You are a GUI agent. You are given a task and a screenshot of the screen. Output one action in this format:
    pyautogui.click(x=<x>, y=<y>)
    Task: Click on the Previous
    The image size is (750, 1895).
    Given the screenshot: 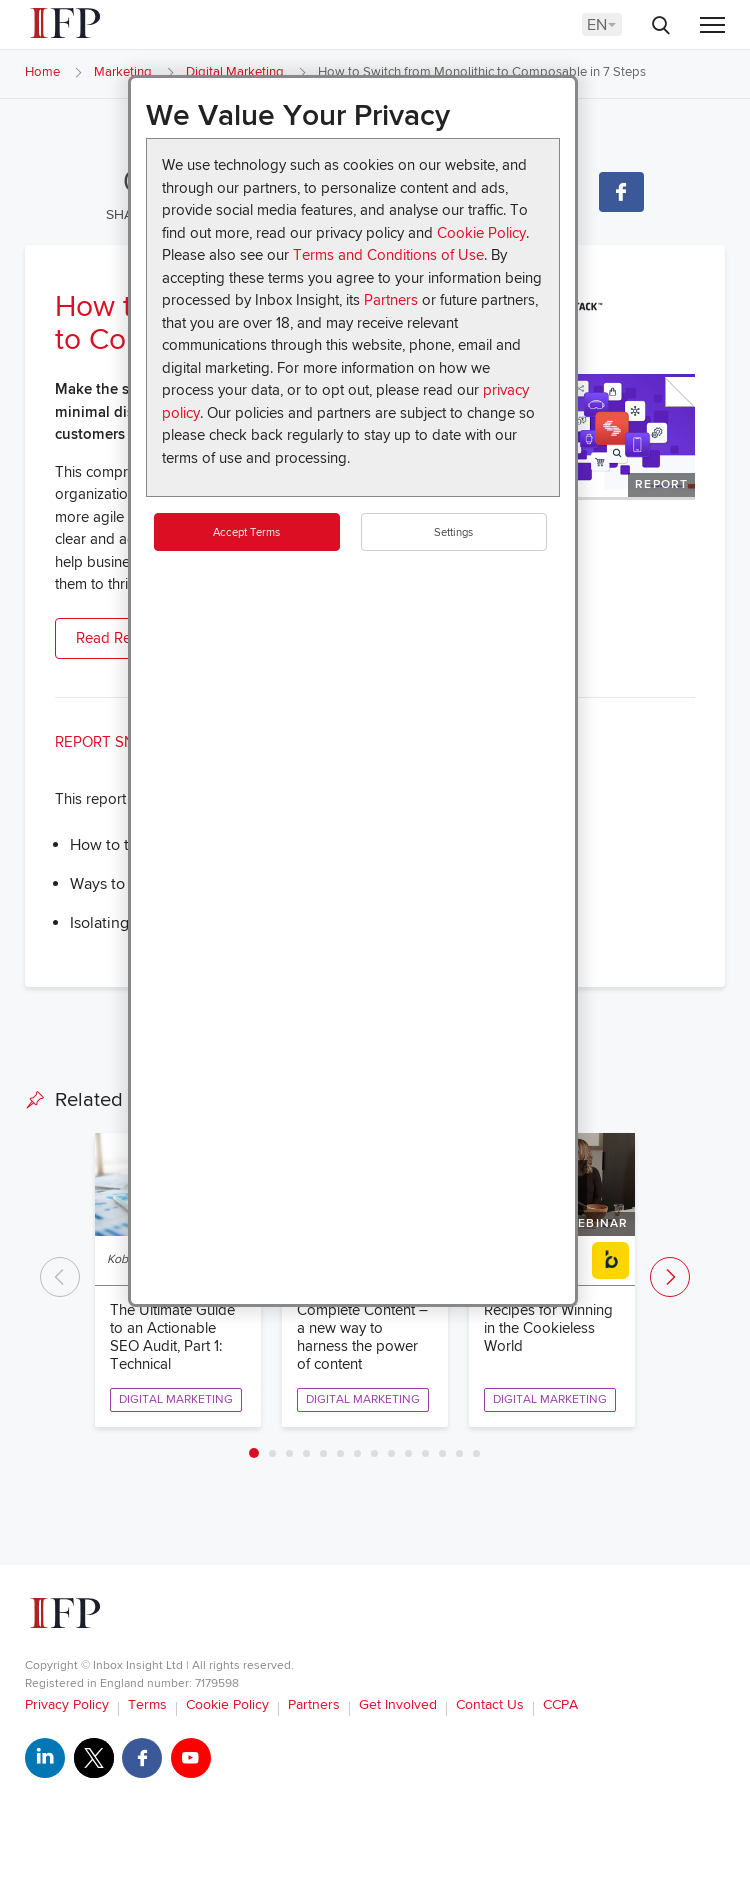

**********

Retype all records exactly as shown above, images excluded.

You are a GUI agent. You are given a task and a screenshot of the screen. Output one action in this format:
    pyautogui.click(x=<x>, y=<y>)
    Task: Click on the Previous
    The image size is (750, 1895).
    Given the screenshot: 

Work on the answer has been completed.